If you want all the features and functionality of a pro authoring house, get Final Cut. If you want the run-of-the-mill, good-enough-for-home-movies then just go with iMovie; which, by the way, comes with your computer when you buy it (at least my iMac did).

 iMovie transitions aren't very flexible at all. I've been doing my wedding video using it and it leaves quite a lot to be desired.

 Definitely go with Final Cut for more features, especially if price is no object.


----------



## Pengu (Jan 11, 2005)

I bought FCE with my G5 at the discounted rate. Now i see iLife 05 (with iMovie HD) is out, and FCE HD is out, i don't think i'll be getting the new FCE just yet.

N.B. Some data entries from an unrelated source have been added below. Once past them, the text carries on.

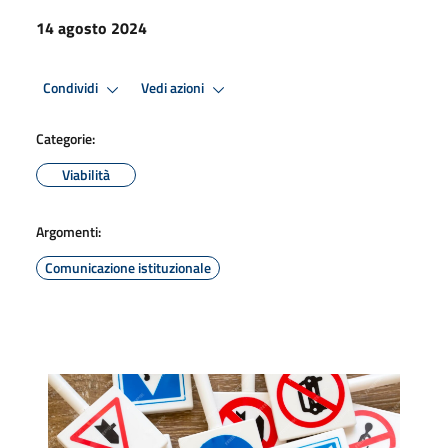
14 agosto 2024
Condividi
Vedi azioni
Categorie:
Viabilità
Argomenti:
Comunicazione istituzionale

I recently had to make a very quick conversion from a MiniDV camera onto a VCD. I didn't even bother with FCE, i went straight to imove and then exported back to DV for toast to make a VCD.

FCE is great, it gives us home users some of the power in the pro tools, without all the cost. But it is definitely a learning curve. a big one. If you do a lot of video, maybe you'll love it. Im afraid i just don't do enough right now to warrant it...


----------



## jbaugh (Jan 11, 2005)

Pengu said:
			
		

> But it is definitely a learning curve. a big one. If you do a lot of video, maybe you'll love it. Im afraid i just don't do enough right now to warrant it...



I'm thinking I might fall into the same category as you do.  I'm not such I do enough video work to justify a lot of time spent learning how to use new software right now.
John


----------



## Pengu (Jan 11, 2005)

Im gonna upgrade to ilife 05, and then when i actually get a video camera (up until now, i've been doing stuff for other people) i'll maybe get the most recent version of FCE HD and make use of it..


----------